Still unclear is whether a complaint was made about the Collamer lot sale or whether the Attorney General’s Office turned up a red flag through its review of the deal for the Union Avenue parcel. A spokesman with the office declined to comment on either deal.
A main proponent of the deal, Mathiesen issued a request for proposals for the lot in September 2013, offering to sell it for $775,000 to any land owner willing to part with at least three acres on the eastern plateau for no more than $200,000. The deals were geared toward building a new fire station that would serve the area extending from Northway Exit 14 to the eastern edges of the city near Saratoga Lake.
Aronson’s limited liability corporation was the only company to submit a proposal, which the council accepted in December. Then-Mayor Scott Johnson cast the only dissenting vote, stressing that he didn’t see a need to couple one land deal with the other.
The sale of the two properties didn’t come up again until summer, when Mathiesen returned with a sale agreement in which Aronson’s religious corporation would sell the city about 14 acres of vacant land on Union Avenue for the agreed-on sales price. The deal was contingent on the city selling the Collamer lot to Aronson.
But with the sale poised for approval, attorney Joseph Zappone abruptly offered the city $1.1 million in cash for the Collamer lot during the public comment period of the council’s business meeting in August. The offer also came with a private appraisal suggesting the lot is worth upward of $1.6 million.
The council unanimously approved the deals with Aronson, though Mayor Joanne Yepsen voiced concerns about the contract and the process undertaken to reach the two deals. She reluctantly signed the deals about a week later after unsuccessfully appealing to the council to fund a third appraisal of the lot.
Yepsen declined comment Wednesday.
The probe by the Attorney General’s Office is just the latest hurdle for the controversial land deals. Last month, both deals were the subject of legal action filed by three former commissioners who were on the council during the 1970s, when the land owned by the First Presbyterian Church was deeded to the city.
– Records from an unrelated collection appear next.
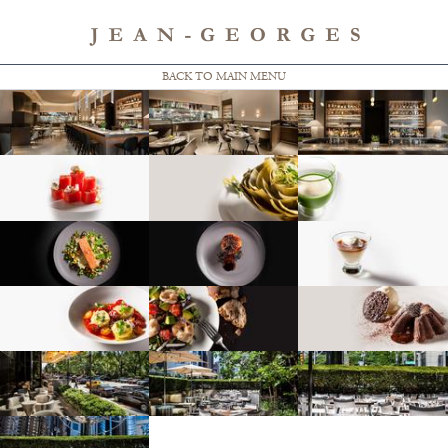
BACK TO MAIN MENU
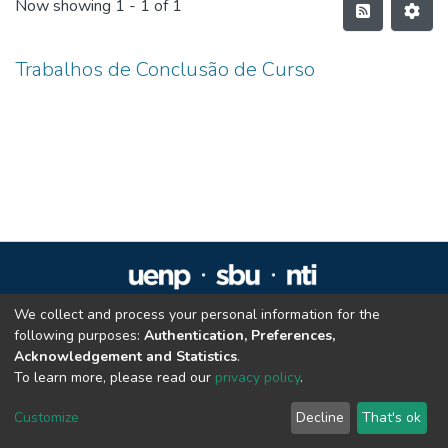
Now showing
1 - 1 of 1
Trabalhos de Conclusão de Curso
We collect and process your personal information for the
Repositório Institucional da UENP
following purposes:
Authentication, Preferences,
repositorio@uenp.edu.br
Acknowledgement and Statistics
.
Cookie settings
|
Privacy policy
|
End User Agreement
|
Send Feedback
To learn more, please read our
privacy policy
.
Customize
Decline
That's ok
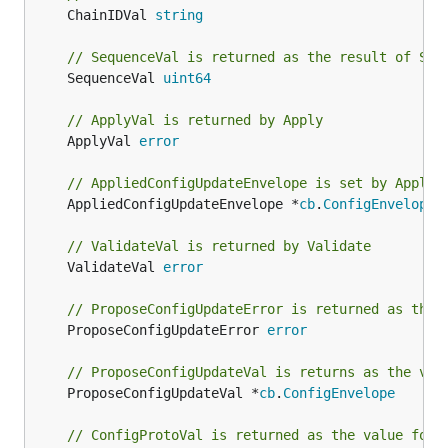
	ChainIDVal 
string
// SequenceVal is returned as the result of Seq
	SequenceVal 
uint64
// ApplyVal is returned by Apply
	ApplyVal 
error
// AppliedConfigUpdateEnvelope is set by Apply
	AppliedConfigUpdateEnvelope *
cb
.
ConfigEnvelope
// ValidateVal is returned by Validate
	ValidateVal 
error
// ProposeConfigUpdateError is returned as the 
	ProposeConfigUpdateError 
error
// ProposeConfigUpdateVal is returns as the val
	ProposeConfigUpdateVal *
cb
.
ConfigEnvelope
// ConfigProtoVal is returned as the value for 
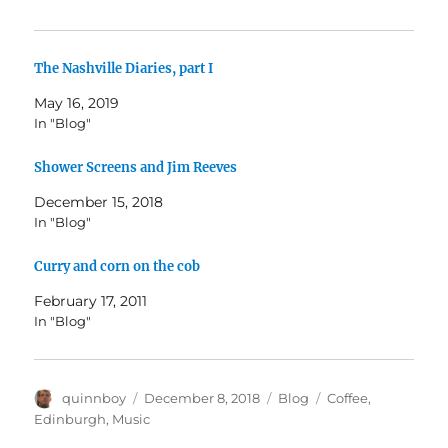
The Nashville Diaries, part I
May 16, 2019
In "Blog"
Shower Screens and Jim Reeves
December 15, 2018
In "Blog"
Curry and corn on the cob
February 17, 2011
In "Blog"
Author
Posted
Categories
Tags
quinnboy
December 8, 2018
Blog
Coffee
,
on
Edinburgh
,
Music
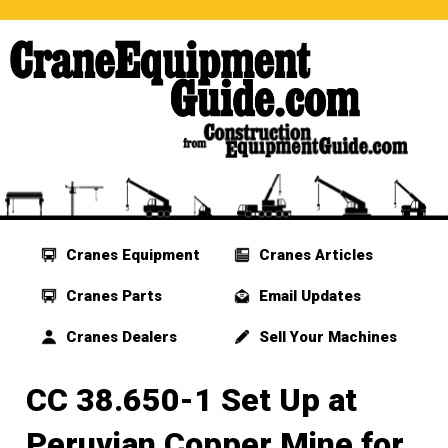
Cranes Equipment
Cranes Articles
Cranes Parts
Email Updates
Cranes Dealers
Sell Your Machines
CC 38.650-1 Set Up at
Peruvian Copper Mine for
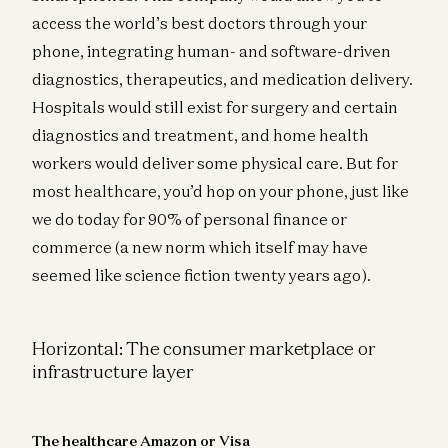
access the world’s best doctors through your
phone, integrating human- and software-driven
diagnostics, therapeutics, and medication delivery.
Hospitals would still exist for surgery and certain
diagnostics and treatment, and home health
workers would deliver some physical care. But for
most healthcare, you’d hop on your phone, just like
we do today for 90% of personal finance or
commerce (a new norm which itself may have
seemed like science fiction twenty years ago).
Horizontal: The consumer marketplace or
infrastructure layer
The healthcare Amazon or Visa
Thomas McTygue, Remigia Foy and Raymond Watkin filed an Article 78 proceeding claiming Mathiesen created a fraudulent request for proposals designed to limit the pool of bidders to Aronson and his son, Ben. The council approved up to $50,000 to hire the Albany law firm of Nixon Peabody, which is now preparing a motion to dismiss the lawsuit.
Mathiesen remains unfazed by both the lawsuit and state investigation, asserting that the land deals are in the better interest of the city. He also believes the state’s probe should be expanded to include what role the mayor and former City Attorney Sarah Burger played in trying to derail the deal.
“We look forward to the attorney general’s investigation expanding to include the role of Sarah Burger and Mayor Yepsen,” he said.
Burger quit less than a month after the council approved the two deals, citing a “fundamental disagreement” on how to handle the legal affairs of City Hall. On Wednesday, she defended her role in advising the council on the deals.
“I feel sorry for the taxpayers of our community,” she said in an email. “The facts are the facts. The terms of the subject land transactions were formulated long before Mayor Yepsen was elected and I appointed to serve as city attorney as evidenced by the December 2013 City Council resolution.”